A frozen yogurt shop just opened on the first floor of the office building where I work, so last week, two coworkers and I went down to stretch our legs and check it out. When I opened the door to the shop, my eyes immediately went to the man at the back of the line. He was about 6’4″ and broad-shouldered; built like a tank. This goliath of a man turned around when we walked in, and I estimated him to be about thirty years old. He had pleasant features, intelligent eyes and a kind face, so I mentally renamed him Gorgeous Goliath.
I hopped into line behind GG, and when the server asked what I’d like, I thought, “I’ll have a scoop of that, please,” but of course what I said out loud was, “I’ll take vanilla with Reese’s” (clearly an excellent choice). Goliath was well-dressed, so I figured he worked for one of the oil companies in the area, and I caught him looking my way a few times, but every time I glanced over, he looked away.

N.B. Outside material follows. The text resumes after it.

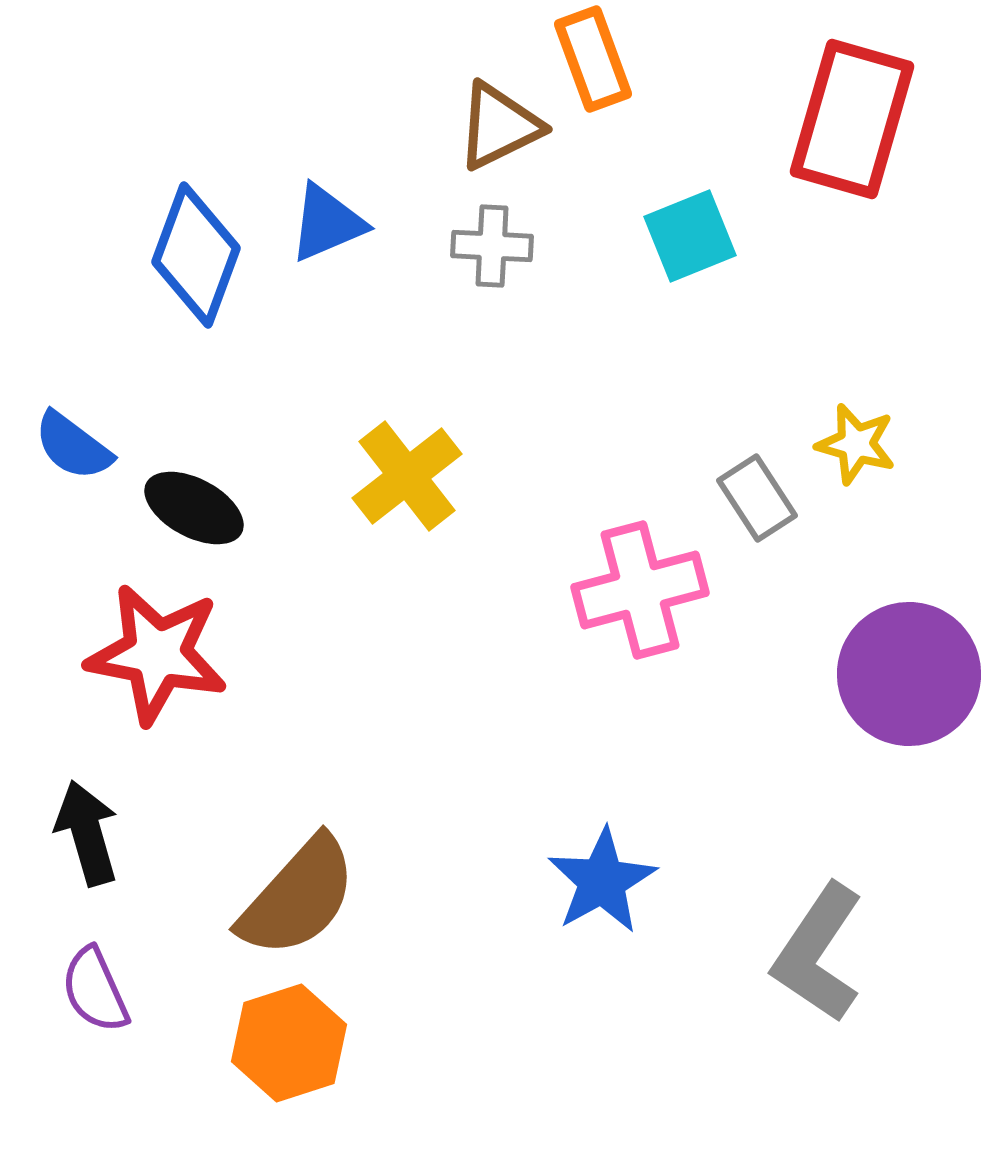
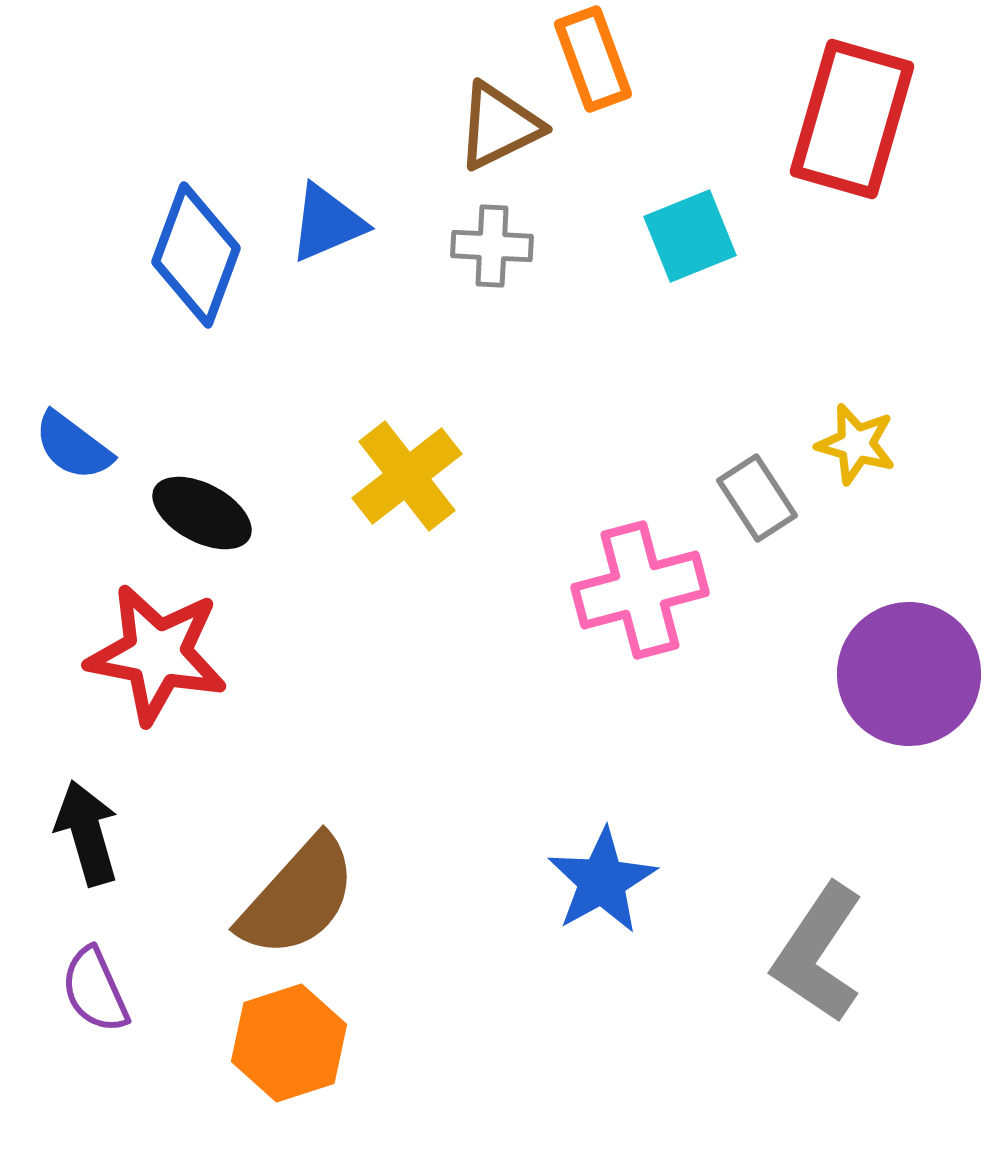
black ellipse: moved 8 px right, 5 px down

I decided to make life easy on him since he was clearly interested, so when we made it to the register, I gestured to his cup of froyo and asked, “Oooh, what’d you get?” He smiled and nodded at a cup of vanilla froyo topped with fresh fruit and granola. I laughed lightly and said, “Wow, that looks a lot healthier than mine!” He looked down at my peanut butter concoction and grinned at me. I could tell he wanted to say more and engage in conversation with me, but he stood awkwardly for a second and then fled the scene.
My married buddy Shawn (who is a former football player with a build like Goliath’s) missed the exchange, but as we walked out with our treats, he teased me, “Hey, somebody was getting checked out back there!” He wiggled his eyebrows at me.
“What do you mean?” I asked. I looked around for another young guy who may have been interested.
“That tall guy,” Shawn pointed to the back of my Gorgeous Goliath as he walked away.
“Oh, him,” I said. “Yeah, that’s why I tried to flirt with him. All he had to do was ask my name, and I would have handed him a business card.”
Shawn chuckled. “He seemed kind of skittish to me. I wondered why he looked away and left so fast. Pretty timid for such a big guy.”
I agreed. I’m not sure what’s so intimidating about a 5’3″ brunette. What has happened to all the manly men; the heroes; the gladiators; the warriors? Oh yeah. They’re all either dead or already married.